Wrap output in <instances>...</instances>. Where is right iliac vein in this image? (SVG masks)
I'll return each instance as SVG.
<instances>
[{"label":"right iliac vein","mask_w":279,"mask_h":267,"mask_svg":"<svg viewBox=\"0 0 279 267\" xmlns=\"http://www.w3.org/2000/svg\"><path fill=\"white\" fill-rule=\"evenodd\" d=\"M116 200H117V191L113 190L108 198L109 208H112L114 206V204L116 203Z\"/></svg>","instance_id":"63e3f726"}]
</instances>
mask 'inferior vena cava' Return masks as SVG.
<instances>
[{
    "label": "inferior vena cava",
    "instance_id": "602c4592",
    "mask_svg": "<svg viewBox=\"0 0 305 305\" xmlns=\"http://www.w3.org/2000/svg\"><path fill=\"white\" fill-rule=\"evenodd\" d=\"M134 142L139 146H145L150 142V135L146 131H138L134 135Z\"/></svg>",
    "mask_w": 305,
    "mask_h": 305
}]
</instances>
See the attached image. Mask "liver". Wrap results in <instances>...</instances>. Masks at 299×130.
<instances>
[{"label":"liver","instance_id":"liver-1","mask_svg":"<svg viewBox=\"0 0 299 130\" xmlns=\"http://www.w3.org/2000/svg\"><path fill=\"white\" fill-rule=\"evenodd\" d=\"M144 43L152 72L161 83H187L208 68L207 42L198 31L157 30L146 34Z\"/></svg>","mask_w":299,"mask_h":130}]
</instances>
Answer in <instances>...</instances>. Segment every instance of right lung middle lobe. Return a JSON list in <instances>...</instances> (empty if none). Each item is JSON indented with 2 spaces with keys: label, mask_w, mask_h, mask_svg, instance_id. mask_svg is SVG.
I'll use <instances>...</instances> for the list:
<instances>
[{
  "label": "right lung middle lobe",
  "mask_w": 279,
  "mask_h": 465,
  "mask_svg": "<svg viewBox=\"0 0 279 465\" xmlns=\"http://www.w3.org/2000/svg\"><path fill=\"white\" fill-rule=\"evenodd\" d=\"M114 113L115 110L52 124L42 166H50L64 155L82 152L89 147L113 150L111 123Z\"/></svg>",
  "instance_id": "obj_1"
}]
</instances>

**Task instructions**
Give back the whole listing exactly.

**Result of this task**
Wrap output in <instances>...</instances>. Where is right iliac vein in this image? (SVG masks)
I'll return each instance as SVG.
<instances>
[{"label":"right iliac vein","mask_w":279,"mask_h":267,"mask_svg":"<svg viewBox=\"0 0 279 267\" xmlns=\"http://www.w3.org/2000/svg\"><path fill=\"white\" fill-rule=\"evenodd\" d=\"M116 200H117V191L113 190L108 198L109 208H112L114 206V204L116 203Z\"/></svg>","instance_id":"63e3f726"}]
</instances>
mask 'inferior vena cava' Return masks as SVG.
<instances>
[{
    "label": "inferior vena cava",
    "instance_id": "602c4592",
    "mask_svg": "<svg viewBox=\"0 0 305 305\" xmlns=\"http://www.w3.org/2000/svg\"><path fill=\"white\" fill-rule=\"evenodd\" d=\"M134 142L139 146H145L150 142V135L146 131H138L134 135Z\"/></svg>",
    "mask_w": 305,
    "mask_h": 305
}]
</instances>
See the attached image. Mask "liver". Wrap results in <instances>...</instances>. Masks at 299×130.
<instances>
[{"label":"liver","instance_id":"liver-1","mask_svg":"<svg viewBox=\"0 0 299 130\" xmlns=\"http://www.w3.org/2000/svg\"><path fill=\"white\" fill-rule=\"evenodd\" d=\"M144 43L152 72L161 83H187L208 68L207 42L198 31L157 30L146 34Z\"/></svg>","mask_w":299,"mask_h":130}]
</instances>
Answer in <instances>...</instances>. Segment every instance of right lung middle lobe. Return a JSON list in <instances>...</instances> (empty if none). Each item is JSON indented with 2 spaces with keys: label, mask_w, mask_h, mask_svg, instance_id. mask_svg is SVG.
I'll use <instances>...</instances> for the list:
<instances>
[{
  "label": "right lung middle lobe",
  "mask_w": 279,
  "mask_h": 465,
  "mask_svg": "<svg viewBox=\"0 0 279 465\" xmlns=\"http://www.w3.org/2000/svg\"><path fill=\"white\" fill-rule=\"evenodd\" d=\"M114 113L115 110L52 124L42 166H50L64 155L82 152L89 147L113 150L111 123Z\"/></svg>",
  "instance_id": "obj_1"
}]
</instances>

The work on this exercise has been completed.